Failures in the Deep Learning Approach: Architectures and Meta-Parameterization
2017 Mar 26[
](http://flavioclesio.com/wp-content/uploads/2017/03/arc.jpg) The biggest challenge currently faced by the industry regarding Deep Learning is undoubtedly in the computational aspect, where the entire market is absorbing cloud services for increasingly complex calculations as well as investing in GPU computing power. However, even with hardware today being a commodity, academia is solving a problem that can revolutionize how Deep Learning is done, which is in the architectural/parameterization aspect. This comment from a thread says a lot about this problem, where the user states:
“The main problem I see with Deep Learning: too many parameters.
When you have to find the best value for the parameters, that’s a gradient search by itself. The curse of meta-dimensionality.”
In other words, even with all the hardware availability, the question of what is the best architectural arrangement for a deep neural network? is still not resolved. This paper by Shai Shalev-Shwartz, Ohad Shamir, and Shaked Shammah called “Failures of Deep Learning” exposes this problem quite richly, including experiments (this is the Git repository). The authors state that the failure points of Deep Learning networks are a) lack of gradient-based methods for parameter optimization, b) structural problems in Deep Learning algorithms in problem decomposition, c) architecture, and d) saturation of activation functions. In other words, what might be happening in a large part of Deep Learning applications is that the convergence time could be much shorter if these aspects were already resolved. With this resolved, a large part of what we know today as the hardware industry for Deep Learning networks would either be extremely underutilized (i.e., given that there will be an improvement from the architectural/algorithmic optimization point of view) or could be used for more complex tasks (e.g., like image recognition with a low number of pixels). Thus, even by adopting a hardware-based methodology as the industry has been doing, there is still much room for optimization regarding Deep Learning networks from an architectural and algorithmic perspective. Below is a list of references directly from Stack Exchange for those who want to delve deeper into the subject: Neuro-Evolutionary Algorithms
- Zaremba, Wojciech. Ilya Sutskever. Rafal Jozefowicz “An empirical exploration of recurrent network architectures.” (2015): used evolutionary computation to find optimal RNN structures.
- Franck Dernoncourt. “The medial Reticular Formation: a neural substrate for action selection? An evaluation via evolutionary computation.”. Master’s Thesis. École Normale Supérieure Ulm. 2011.
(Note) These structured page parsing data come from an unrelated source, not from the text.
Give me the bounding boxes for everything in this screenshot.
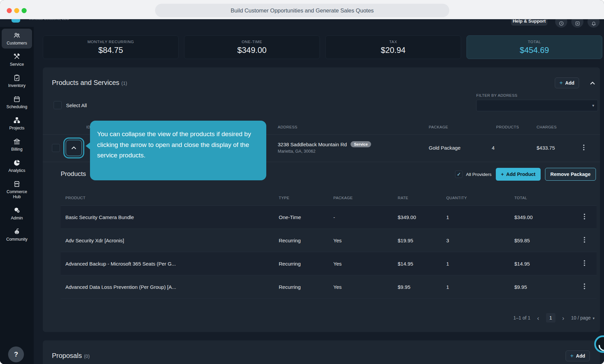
product-kebab-menu-icon[interactable] (584, 283, 585, 289)
row-kebab-menu-icon[interactable] (583, 145, 584, 150)
sidebar-item-label: Customers (7, 41, 27, 46)
summary-cards: MONTHLY RECURRING $84.75 ONE-TIME $349.0… (43, 35, 602, 59)
apps-icon[interactable] (571, 19, 583, 28)
product-quantity: 1 (446, 261, 449, 267)
billing-bank-icon (13, 138, 21, 145)
service-tools-icon (13, 53, 21, 60)
sidebar-item-label: Analytics (8, 168, 25, 173)
chevron-down-icon: ▾ (592, 103, 594, 108)
product-quantity: 3 (446, 238, 449, 243)
zoom-window-button[interactable] (22, 8, 27, 13)
product-name: Advanced Data Loss Prevention (Per Group… (65, 284, 176, 290)
sidebar-item-label: Projects (9, 126, 24, 131)
plus-icon: + (501, 172, 504, 177)
panel-count: (1) (121, 81, 127, 86)
remove-package-button[interactable]: Remove Package (545, 168, 596, 181)
sidebar-item-label: Inventory (8, 83, 25, 88)
all-providers-checkbox[interactable]: ✓ (455, 171, 462, 178)
card-value: $349.00 (237, 46, 267, 55)
products-controls: ✓ All Providers + Add Product Remove Pac… (455, 168, 596, 181)
sidebar-item-label: Admin (11, 216, 23, 221)
row-checkbox[interactable] (52, 144, 60, 152)
card-value: $454.69 (520, 46, 549, 55)
card-monthly-recurring: MONTHLY RECURRING $84.75 (43, 35, 179, 59)
analytics-pie-icon (13, 159, 21, 166)
column-type: TYPE (279, 196, 290, 200)
projects-hierarchy-icon (13, 117, 21, 124)
address-cell: 3238 Saddleback Mountain Rd Service Mari… (278, 141, 371, 154)
sidebar-item-billing[interactable]: Billing (2, 135, 32, 155)
sidebar-item-customers[interactable]: Customers (2, 29, 32, 49)
close-window-button[interactable] (7, 8, 12, 13)
sidebar-item-label: Scheduling (6, 104, 27, 110)
collapse-row-button[interactable] (63, 138, 84, 158)
all-providers-label: All Providers (466, 172, 491, 177)
sidebar-item-commerce-hub[interactable]: Commerce Hub (2, 177, 32, 202)
product-row[interactable]: Advanced Data Loss Prevention (Per Group… (61, 275, 597, 299)
prev-page-icon[interactable]: ‹ (537, 315, 539, 321)
plus-icon: + (570, 353, 574, 359)
product-type: Recurring (279, 284, 301, 290)
product-rate: $19.95 (398, 238, 413, 243)
add-product-button[interactable]: + Add Product (496, 168, 540, 181)
products-subsection-title: Products (61, 170, 86, 178)
current-page[interactable]: 1 (546, 313, 555, 323)
minimize-window-button[interactable] (14, 8, 19, 13)
product-kebab-menu-icon[interactable] (584, 214, 585, 219)
macos-titlebar: Build Customer Opportunities and Generat… (0, 0, 604, 19)
select-all-row: Select All (54, 101, 87, 109)
product-row[interactable]: Basic Security Camera Bundle One-Time - … (61, 206, 597, 229)
product-kebab-menu-icon[interactable] (584, 237, 585, 243)
sidebar-item-label: Commerce Hub (2, 189, 31, 200)
app-logo (11, 19, 20, 23)
product-quantity: 1 (446, 214, 449, 220)
check-icon: ✓ (457, 171, 461, 177)
sidebar-item-analytics[interactable]: Analytics (2, 156, 32, 176)
all-providers-toggle[interactable]: ✓ All Providers (455, 171, 491, 178)
product-kebab-menu-icon[interactable] (584, 260, 585, 266)
select-all-checkbox[interactable] (54, 101, 62, 109)
collapse-panel-chevron-icon[interactable] (590, 80, 595, 86)
sidebar-item-projects[interactable]: Projects (2, 114, 32, 133)
history-icon[interactable] (555, 19, 567, 28)
next-page-icon[interactable]: › (562, 315, 564, 321)
sidebar-item-scheduling[interactable]: Scheduling (2, 92, 32, 112)
product-rate: $9.95 (398, 284, 411, 290)
product-row[interactable]: Adv Security Xdr [Acronis] Recurring Yes… (61, 229, 597, 252)
add-proposal-button[interactable]: + Add (566, 351, 590, 361)
column-package: PACKAGE (429, 125, 448, 129)
sidebar-item-label: Community (6, 237, 27, 242)
pagination: 1–1 of 1 ‹ 1 › 10 / page ▾ (513, 311, 595, 325)
service-badge: Service (351, 141, 371, 147)
column-package: PACKAGE (333, 196, 353, 200)
select-all-label: Select All (66, 102, 87, 108)
product-type: Recurring (279, 261, 301, 267)
commerce-hub-store-icon (13, 180, 21, 188)
notifications-bell-icon[interactable] (587, 19, 600, 28)
help-support-button[interactable]: Help & Support (511, 19, 547, 26)
card-total: TOTAL $454.69 (466, 35, 602, 59)
card-one-time: ONE-TIME $349.00 (184, 35, 320, 59)
app-content: Ironclad Solutions, LLC Help & Support C… (0, 19, 604, 364)
sidebar-item-inventory[interactable]: Inventory (2, 71, 32, 91)
filter-by-address-select[interactable]: ▾ (476, 100, 598, 111)
product-type: Recurring (279, 238, 301, 243)
product-row[interactable]: Advanced Backup - Microsoft 365 Seats (P… (61, 252, 597, 275)
panel-title-text: Products and Services (52, 79, 119, 86)
sidebar-item-service[interactable]: Service (2, 50, 32, 70)
product-total: $9.95 (514, 284, 527, 290)
card-tax: TAX $20.94 (325, 35, 461, 59)
product-name: Adv Security Xdr [Acronis] (65, 238, 124, 243)
coachmark-tooltip: You can collapse the view of the product… (90, 121, 266, 180)
card-label: TOTAL (528, 40, 541, 44)
sidebar-item-admin[interactable]: Admin (2, 204, 32, 223)
sidebar-item-community[interactable]: Community (2, 225, 32, 245)
add-button[interactable]: + Add (555, 78, 579, 88)
products-services-panel: Products and Services(1) + Add FILTER BY… (43, 67, 600, 332)
per-page-select[interactable]: 10 / page ▾ (571, 315, 595, 321)
product-rate: $14.95 (398, 261, 413, 267)
help-button[interactable]: ? (8, 346, 24, 362)
address-line1: 3238 Saddleback Mountain Rd (278, 142, 347, 147)
column-quantity: QUANTITY (446, 196, 467, 200)
plus-icon: + (560, 80, 563, 86)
- Bayer, Justin, Daan Wierstra, Julian Togelius, and Jürgen Schmidhuber. “Evolving memory cell structures for sequence learning.” In International Conference on Artificial Neural Networks, pp. 755-764. Springer Berlin Heidelberg, 2009.: used evolutionary computation to find optimal RNN structures.
Reinforcement Learning:
- Jose M Alvarez, Mathieu Salzmann. Learning the Number of Neurons in Deep Networks. NIPS 2016. https://arxiv.org/abs/1611.06321
- Bowen Baker, Otkrist Gupta, Nikhil Naik, Ramesh Raskar. Designing Neural Network Architectures using Reinforcement Learning. https://arxiv.org/abs/1611.02167
- Barret Zoph, Quoc V. Le. Neural Architecture Search with Reinforcement Learning. https://arxiv.org/abs/1611.01578
Miscellaneous:
- Marcin Andrychowicz, Misha Denil, Sergio Gomez, Matthew W. Hoffman, David Pfau, Tom Schaul, Brendan Shillingford, Nando de Freitas. Learning to learn by gradient descent by gradient descent. https://arxiv.org/abs/1606.04474
- Franck Dernoncourt, Ji Young Lee Optimizing Neural Network Hyperparameters with Gaussian Processes for Dialog Act Classification, IEEE SLT 2016.
- Cortes, Corinna, Xavi Gonzalvo, Vitaly Kuznetsov, Mehryar Mohri, and Scott Yang. “AdaNet: Adaptive Structural Learning of Artificial Neural Networks.” arXiv preprint arXiv:1607.01097 (2016). https://arxiv.org/abs/1607.01097 : Approach that learns both the structure of the network as well as its weights.
P.S.: Wordpress removed the justify text option, so apologies in advance for the amateur appearance of the blog in the coming days.